Analyze the following limits. Then sketch a graph of y=tanx with the window [−π,π]×[−10,10]and use your graph to check your work.
lim x→π/2^− tan x

Verified step by step guidance

Step 1: Understand the behavior of the tangent function. The function $ y = \tan x $ has vertical asymptotes where the cosine of $ x $ is zero, which occurs at $ x = \frac{\pi}{2} + k\pi $ for any integer $ k $.

Step 2: Identify the limit direction. The limit $ \lim_{x \to \frac{\pi}{2}^-} \tan x $ means we are approaching $ \frac{\pi}{2} $ from the left side, or from values less than $ \frac{\pi}{2} $.

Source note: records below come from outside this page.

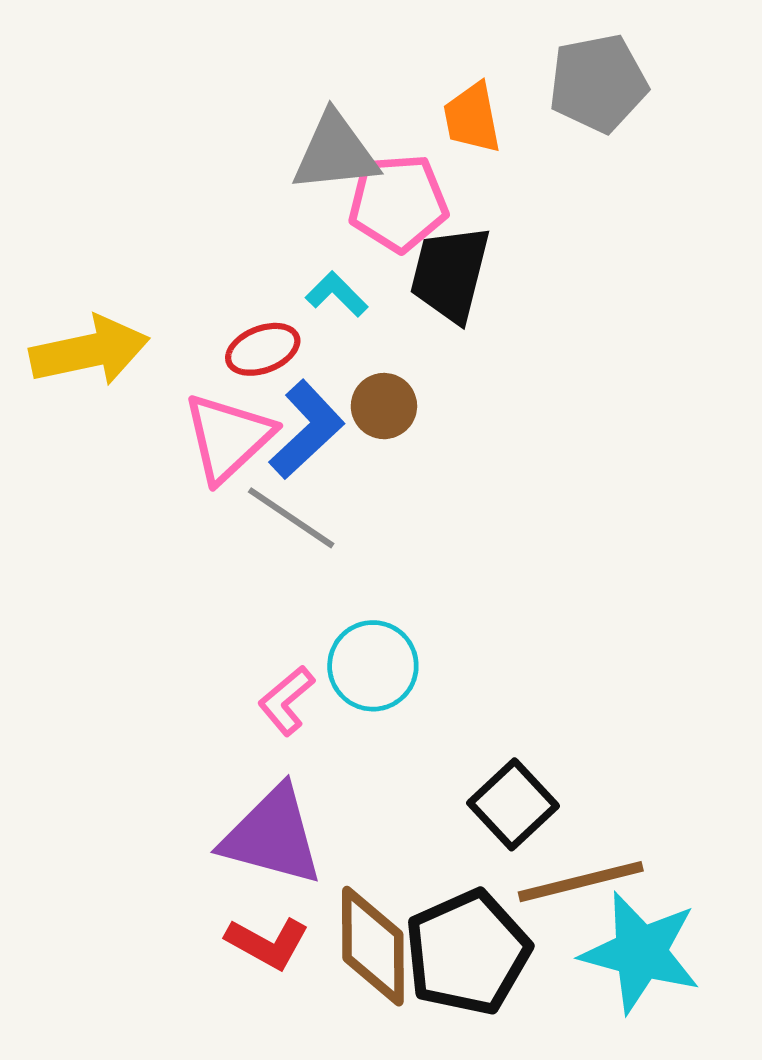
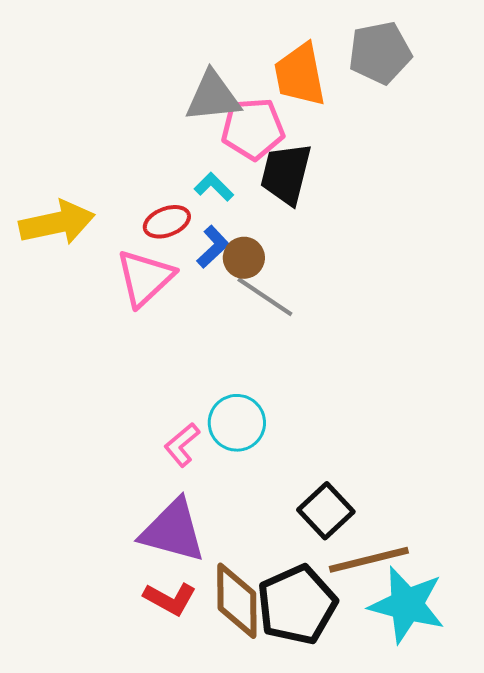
orange trapezoid: (472, 118) -> (300, 75), size x1.4
blue L-shape: (307, 430) -> (213, 247), moved, size x0.7
gray line: (291, 518) -> (265, 297), moved

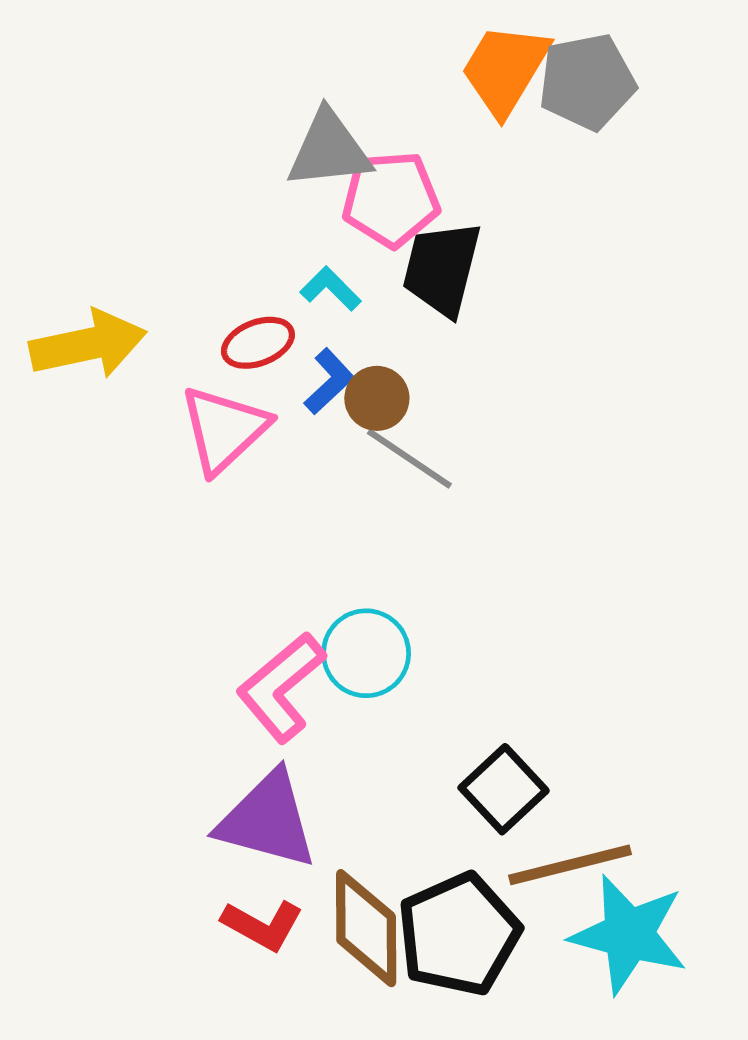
orange trapezoid: (300, 75) -> (505, 69), moved, turned 42
pink L-shape: (182, 445) -> (281, 687), size x1.6

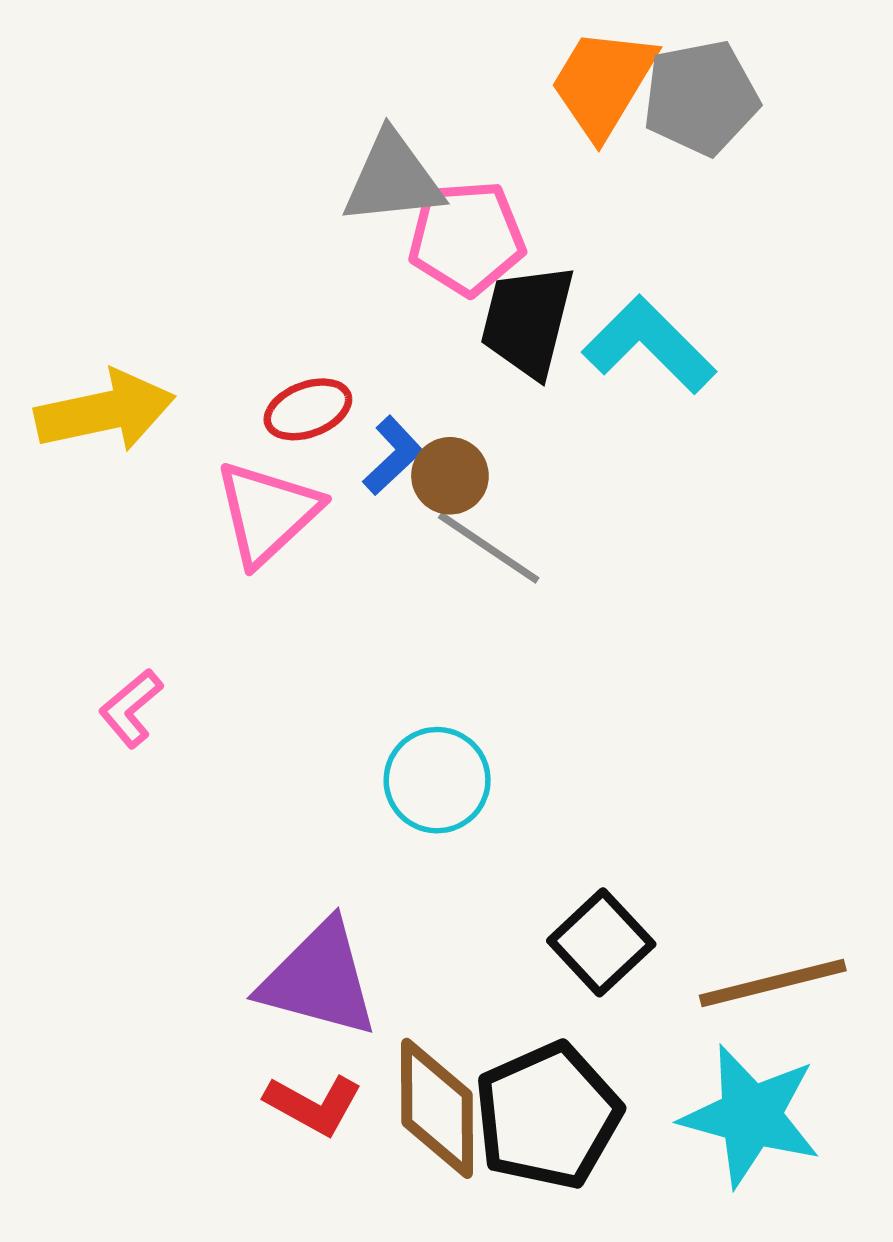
cyan L-shape: (331, 289) -> (649, 345), moved, size x1.8
pink L-shape: (281, 687) -> (131, 708), moved, size x0.6
brown line: (570, 865) -> (773, 983), moved

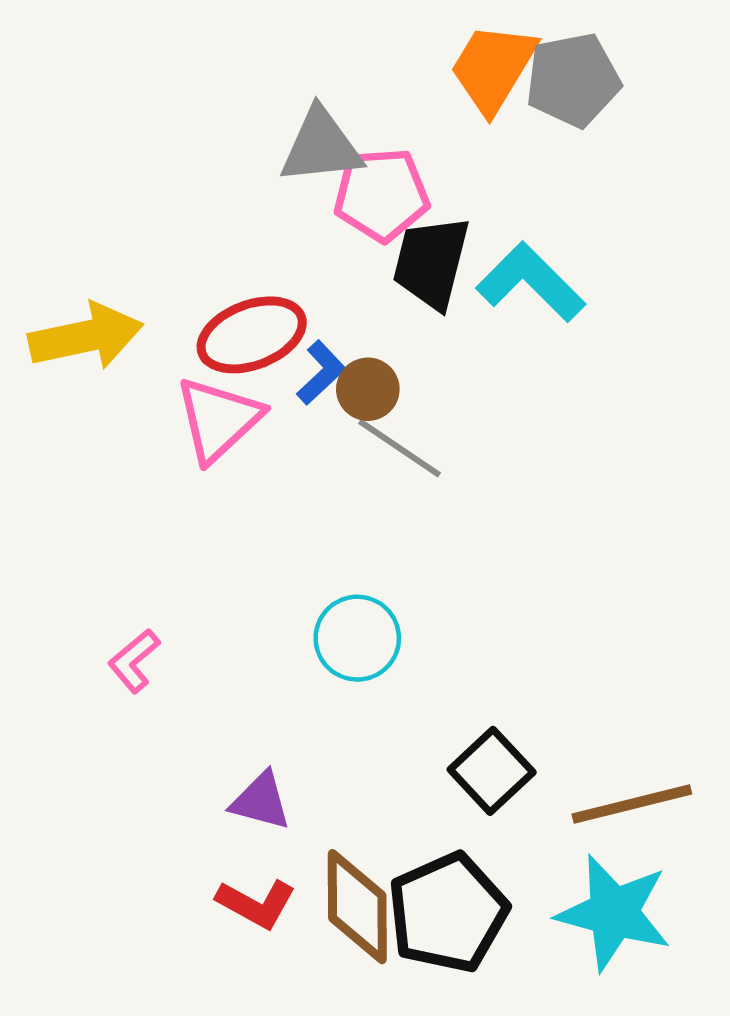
red ellipse: (308, 409) -> (252, 335), size x1.5
pink L-shape: (131, 708) -> (134, 661), moved
purple triangle: (319, 979) -> (261, 801), size x0.6

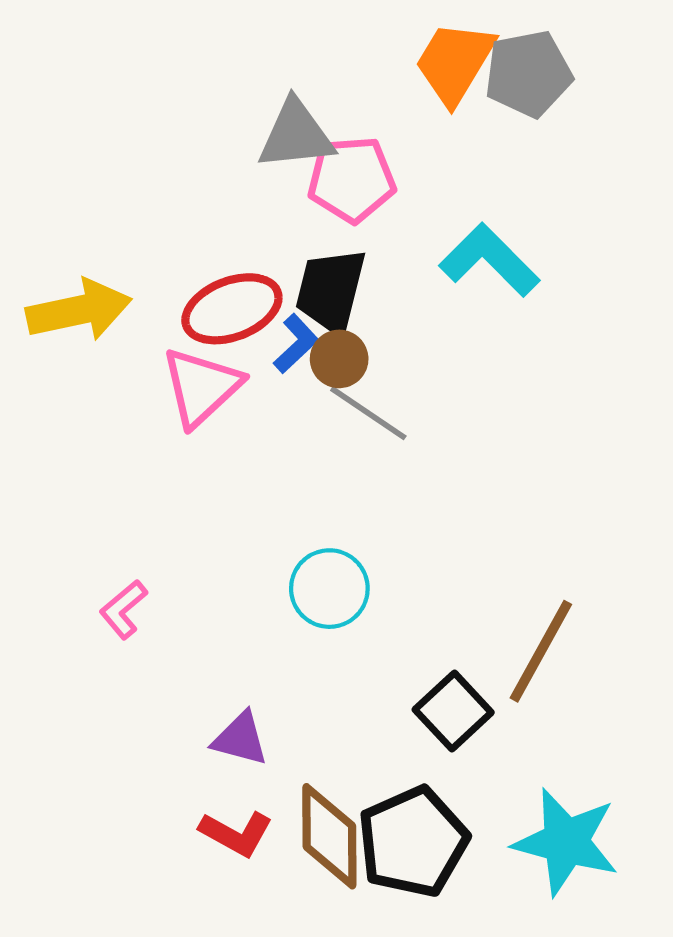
black trapezoid: (431, 262) -> (331, 291), moved
brown line: (632, 804) -> (541, 651), moved, turned -47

Step 3: Analyze the behavior of $ \tan x $ as $ x $ approaches $ \frac{\pi}{2} $ from the left. As $ x $ approaches $ \frac{\pi}{2}^- $, $ \tan x $ increases without bound because the cosine of $ x $ approaches zero from the positive side, making $ \tan x = \frac{\sin x}{\cos x} $ approach positive infinity.

Step 4: Sketch the graph of $ y = \tan x $ over the interval $[-\pi, \pi]$. Note the vertical asymptotes at $ x = -\frac{\pi}{2} $ and $ x = \frac{\pi}{2} $, and the periodic nature of the tangent function with period $ \pi $.

Step 5: Use the graph to verify the limit. On the graph, observe that as $ x $ approaches $ \frac{\pi}{2} $ from the left, the value of $ \tan x $ increases towards positive infinity, confirming the limit analysis.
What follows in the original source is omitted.